古代ローマでは都市や工場地に水を供給するための水道が、市内に張り巡らされていました。世界中どこをみても、ローマほど高度な水道を備えていた古代国家はないでしょう。古代ローマ滅亡後、時代が中世に移っても、1000年以上ローマに匹敵する水道が作られたことはありませんでした。この時代に作られた水道が、2000年以上たった今でも一部が残され活用されていることから、本当に古代とは思えない驚くべき技術を持っていたのです。

 

水道の建設

ローマで水道が作られた理由は、国が大きくなり、人口が増えたことで、水不足が問題になったためです。全長350キロメートルもの水道が建設された後は、近くの山の水源地から水を引き、重力を利用して非常に効率よく水を運ぶことで水不足を改善しました。

 

また水道の建設は水不足だけでなく、衛生状態を大きく改善しました。古代世界では人間の排泄物の未処理で疫病が蔓延することがしょっちゅうでした。
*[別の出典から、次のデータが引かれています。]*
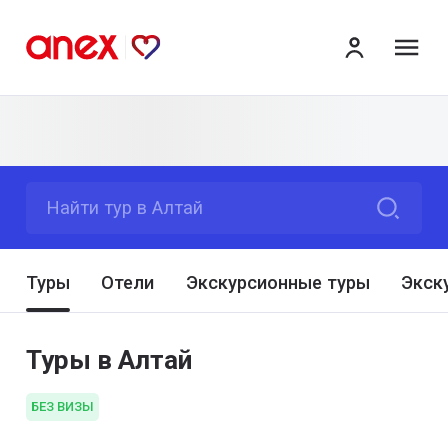
ме
Найти тур в Алтай
Туры
Отели
Экскурсионные туры
Экск
Туры в Алтай
БЕЗ ВИЗЫ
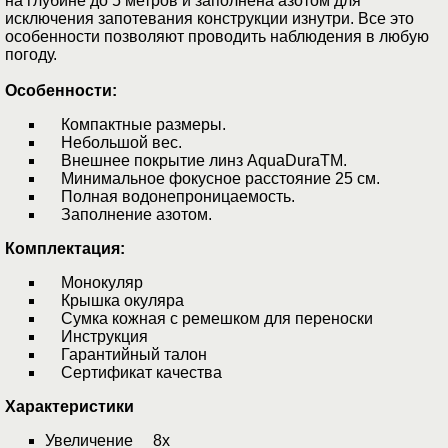
на глубине до 5 метров и заполнена азотом для
исключения запотевания конструкции изнутри. Все это
особенности позволяют проводить наблюдения в любую
погоду.
Особенности:
Компактные размеры.
Небольшой вес.
Внешнее покрытие линз AquaDuraTM.
Минимальное фокусное расстояние 25 см.
Полная водонепроницаемость.
Заполнение азотом.
Комплектация:
Монокуляр
Крышка окуляра
Сумка кожная с ремешком для переноски
Инструкция
Гарантийный талон
Сертификат качества
Характеристики
Увеличение 8x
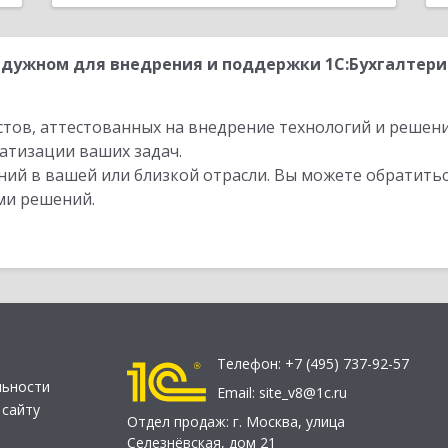
адужном для внедрения и поддержки 1С:Бухгалтер
стов, аттестованных на внедрение технологий и решен
атизации ваших задач.
ий в вашей или близкой отрасли. Вы можете обратитьс
ми решений.
Телефон:
+7 (495) 737-92-57
льности
Email:
site_v8@1c.ru
 сайту
Отдел продаж:
г. Москва
,
улица
Селезнёвская, дом 21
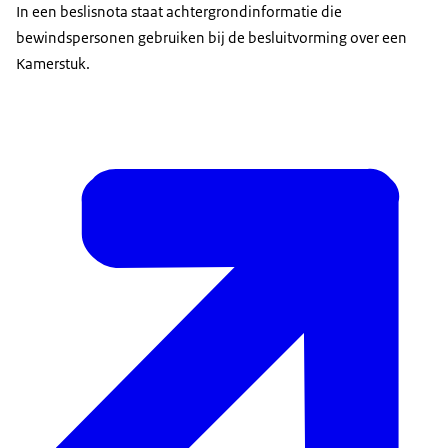
In een beslisnota staat achtergrondinformatie die
bewindspersonen gebruiken bij de besluitvorming over een
Kamerstuk.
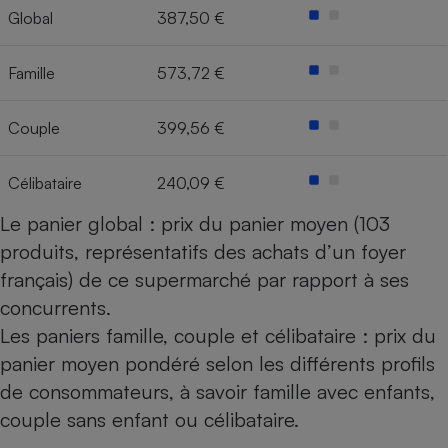
Global
387,50 €
Cafetière à expressos
Famille
573,72 €
Couple
399,56 €
Célibataire
240,09 €
Le panier global : prix du panier moyen (103
Robot ménager
produits, représentatifs des achats d’un foyer
français) de ce supermarché par rapport à ses
concurrents.
Les paniers famille, couple et célibataire : prix du
panier moyen pondéré selon les différents profils
de consommateurs, à savoir famille avec enfants,
couple sans enfant ou célibataire.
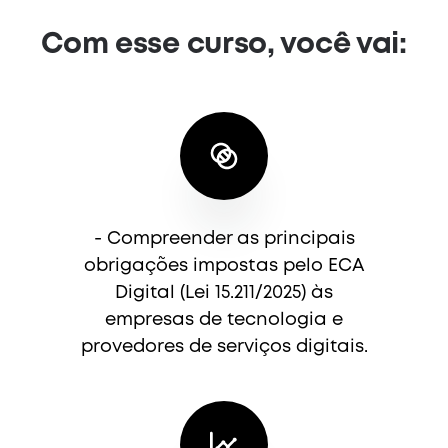
Com esse curso, você vai:
- Compreender as principais
obrigações impostas pelo ECA
Digital (Lei 15.211/2025) às
empresas de tecnologia e
provedores de serviços digitais.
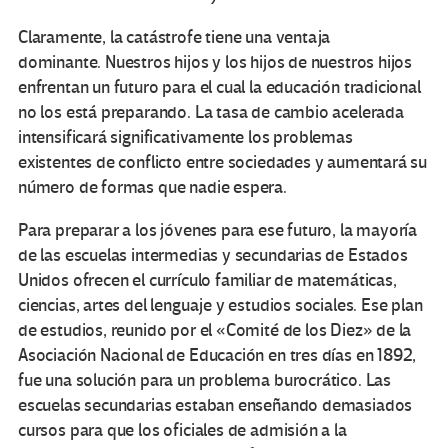
Claramente, la catástrofe tiene una ventaja
dominante. Nuestros hijos y los hijos de nuestros hijos
enfrentan un futuro para el cual la educación tradicional
no los está preparando. La tasa de cambio acelerada
intensificará significativamente los problemas
existentes de conflicto entre sociedades y aumentará su
número de formas que nadie espera.
Para preparar a los jóvenes para ese futuro, la mayoría
de las escuelas intermedias y secundarias de Estados
Unidos ofrecen el currículo familiar de matemáticas,
ciencias, artes del lenguaje y estudios sociales. Ese plan
de estudios, reunido por el «Comité de los Diez» de la
Asociación Nacional de Educación en tres días en 1892,
fue una solución para un problema burocrático. Las
escuelas secundarias estaban enseñando demasiados
cursos para que los oficiales de admisión a la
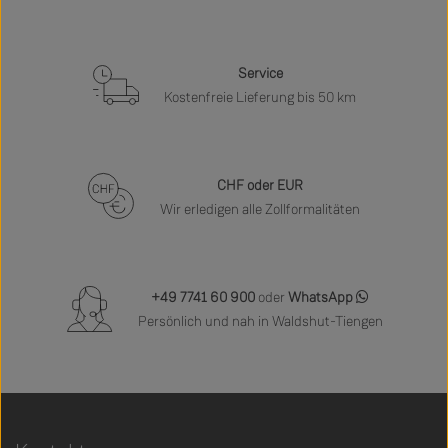
Service
Kostenfreie Lieferung bis 50 km
CHF oder EUR
Wir erledigen alle Zollformalitäten
+49 7741 60 900
oder
WhatsApp
Persönlich und nah in Waldshut-Tiengen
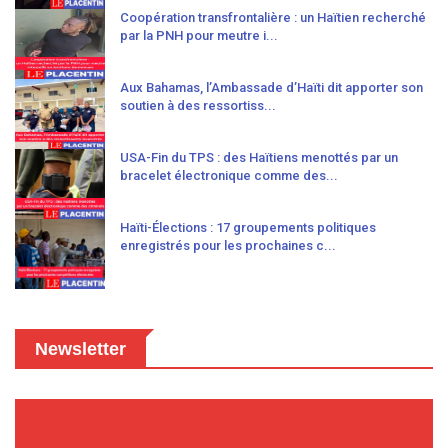
Coopération transfrontalière : un Haïtien recherché
par la PNH pour meutre i...
Aux Bahamas, l’Ambassade d’Haïti dit apporter son
soutien à des ressortiss...
USA-Fin du TPS : des Haïtiens menottés par un
bracelet électronique comme des...
Haïti-Élections : 17 groupements politiques
enregistrés pour les prochaines c...
Newsletter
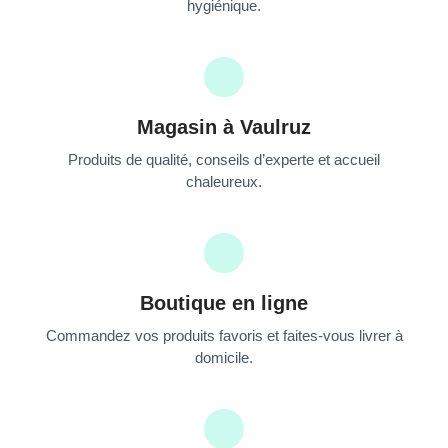
hygiénique.
Magasin à Vaulruz
Produits de qualité, conseils d’experte et accueil
chaleureux.
Boutique en ligne
Commandez vos produits favoris et faites-vous livrer à
domicile.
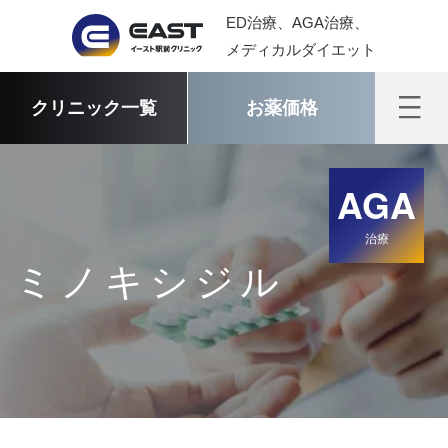
ED治療、AGA治療、
メディカルダイエット
クリニック一覧
お薬価格
AGA
治療
ミノキシジル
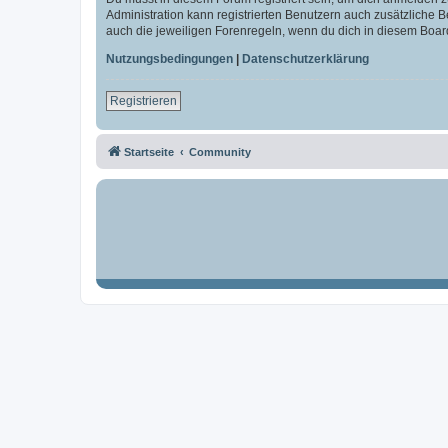
Administration kann registrierten Benutzern auch zusätzliche
auch die jeweiligen Forenregeln, wenn du dich in diesem Boar
Nutzungsbedingungen
|
Datenschutzerklärung
Registrieren
Startseite
Community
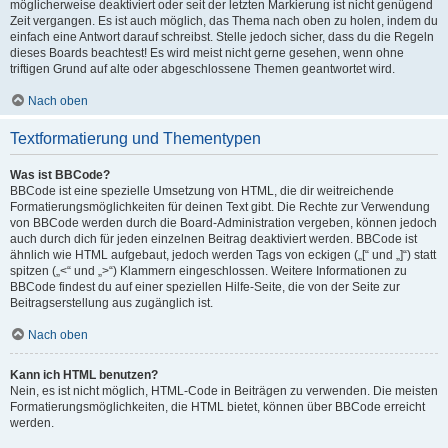
möglicherweise deaktiviert oder seit der letzten Markierung ist nicht genügend
Zeit vergangen. Es ist auch möglich, das Thema nach oben zu holen, indem du
einfach eine Antwort darauf schreibst. Stelle jedoch sicher, dass du die Regeln
dieses Boards beachtest! Es wird meist nicht gerne gesehen, wenn ohne
triftigen Grund auf alte oder abgeschlossene Themen geantwortet wird.
Nach oben
Textformatierung und Thementypen
Was ist BBCode?
BBCode ist eine spezielle Umsetzung von HTML, die dir weitreichende
Formatierungsmöglichkeiten für deinen Text gibt. Die Rechte zur Verwendung
von BBCode werden durch die Board-Administration vergeben, können jedoch
auch durch dich für jeden einzelnen Beitrag deaktiviert werden. BBCode ist
ähnlich wie HTML aufgebaut, jedoch werden Tags von eckigen („[“ und „]“) statt
spitzen („<“ und „>“) Klammern eingeschlossen. Weitere Informationen zu
BBCode findest du auf einer speziellen Hilfe-Seite, die von der Seite zur
Beitragserstellung aus zugänglich ist.
Nach oben
Kann ich HTML benutzen?
Nein, es ist nicht möglich, HTML-Code in Beiträgen zu verwenden. Die meisten
Formatierungsmöglichkeiten, die HTML bietet, können über BBCode erreicht
werden.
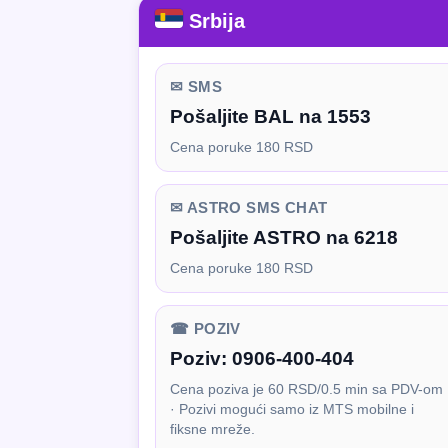
Srbija
✉ SMS
Pošaljite BAL na 1553
Cena poruke 180 RSD
✉ ASTRO SMS CHAT
Pošaljite ASTRO na 6218
Cena poruke 180 RSD
☎ POZIV
Poziv:
0906-400-404
Cena poziva je 60 RSD/0.5 min sa PDV-om
· Pozivi mogući samo iz MTS mobilne i
fiksne mreže.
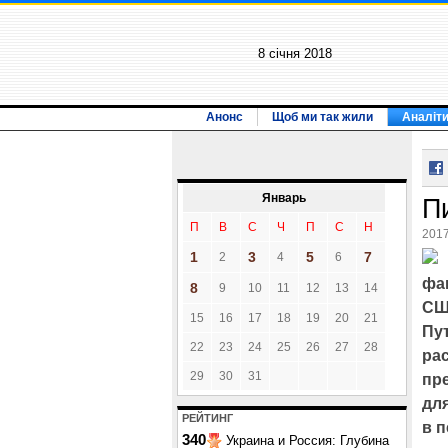
8 січня 2018
Анонс
Щоб ми так жили
Аналіт
Январь
П
П
В
С
Ч
П
С
Н
2017
1
3
5
7
2
4
6
фа
8
9
10
11
12
13
14
США
15
16
17
18
19
20
21
Пу
22
23
24
25
26
27
28
ра
29
30
31
пр
для
РЕЙТИНГ
в 
340
Украина и Россия: Глубина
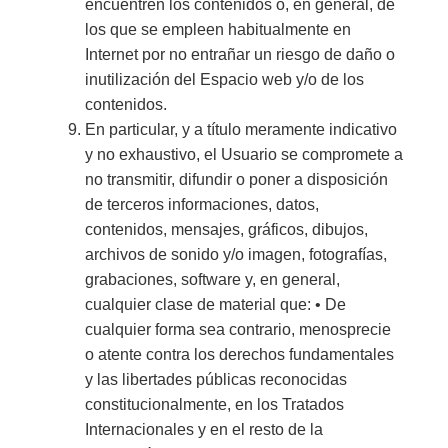
encuentren los contenidos o, en general, de
los que se empleen habitualmente en
Internet por no entrañar un riesgo de daño o
inutilización del Espacio web y/o de los
contenidos.
En particular, y a título meramente indicativo
y no exhaustivo, el Usuario se compromete a
no transmitir, difundir o poner a disposición
de terceros informaciones, datos,
contenidos, mensajes, gráficos, dibujos,
archivos de sonido y/o imagen, fotografías,
grabaciones, software y, en general,
cualquier clase de material que: • De
cualquier forma sea contrario, menosprecie
o atente contra los derechos fundamentales
y las libertades públicas reconocidas
constitucionalmente, en los Tratados
Internacionales y en el resto de la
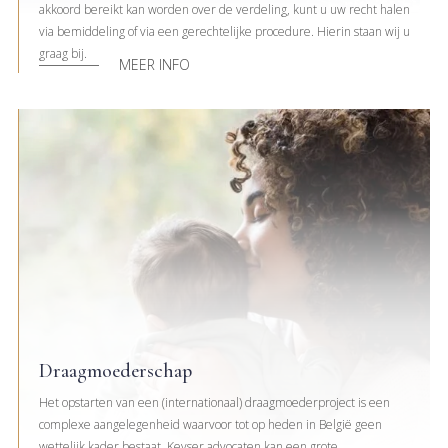
akkoord bereikt kan worden over de verdeling, kunt u uw recht halen
via bemiddeling of via een gerechtelijke procedure. Hierin staan wij u
graag bij.
MEER INFO
Draagmoederschap
Het opstarten van een (internationaal) draagmoederproject is een
complexe aangelegenheid waarvoor tot op heden in België geen
wettelijk kader bestaat. Keyser advocaten kan een grote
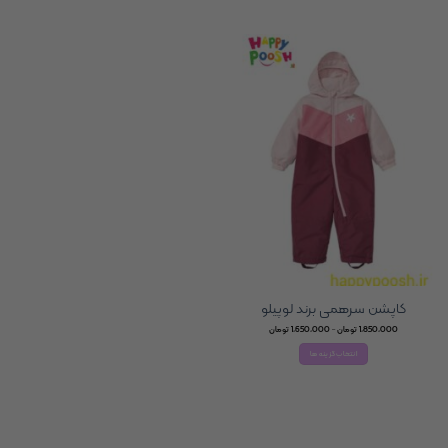
1,850,000 تومان
این
این
محصول
محصول
دارای
دارای
انواع
انواع
مختلفی
مختلفی
می
می
باشد.
باشد.
گزینه
گزینه
ها
ها
ممکن
ممکن
است
است
در
در
صفحه
صفحه
محصول
محصول
انتخاب
انتخاب
شوند
شوند
کاپشن سرهمی برند لوپیلو
Price
1,850,000
تومان
–
1,650,000
تومان
range:
1,650,000 تومان
انتخاب گزینه ها
through
1,850,000 تومان
این
محصول
دارای
انواع
مختلفی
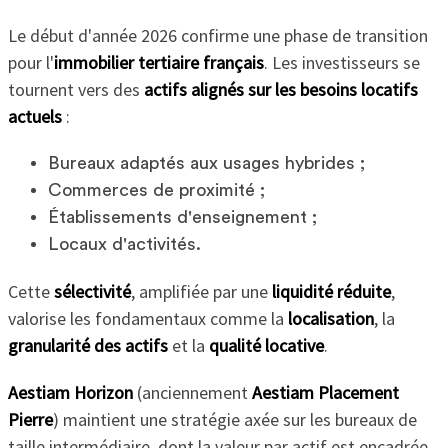
Le début d'année 2026 confirme une phase de transition
pour l'
immobilier tertiaire français
. Les investisseurs se
tournent vers des
actifs alignés sur les besoins locatifs
actuels
:
Bureaux adaptés aux usages hybrides ;
Commerces de proximité ;
Établissements d'enseignement ;
Locaux d'activités.
Cette
sélectivité
, amplifiée par une
liquidité réduite
,
valorise les fondamentaux comme la
localisation
, la
granularité des actifs
et la
qualité locative
.
Aestiam Horizon
(anciennement
Aestiam Placement
Pierre
) maintient une stratégie axée sur les bureaux de
taille intermédiaire, dont la valeur par actif est encadrée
古代ギリシャなどはそれが原因で衰退してしまったといわれているので、ローマ繁栄の要因の一つとして、下水道による汚物処理が適切に行われていたことがあるといっても言いすぎでないくらいでしょう。

 

有名な水道

アッピア水道

ローマに作られた最初の水道はアッピア水道で、アッピウス・クラウディウス・カエクスにより紀元前312年に建設されました。水道の全長は16.6キロメートルした。最終的に11もの水道が建設されました。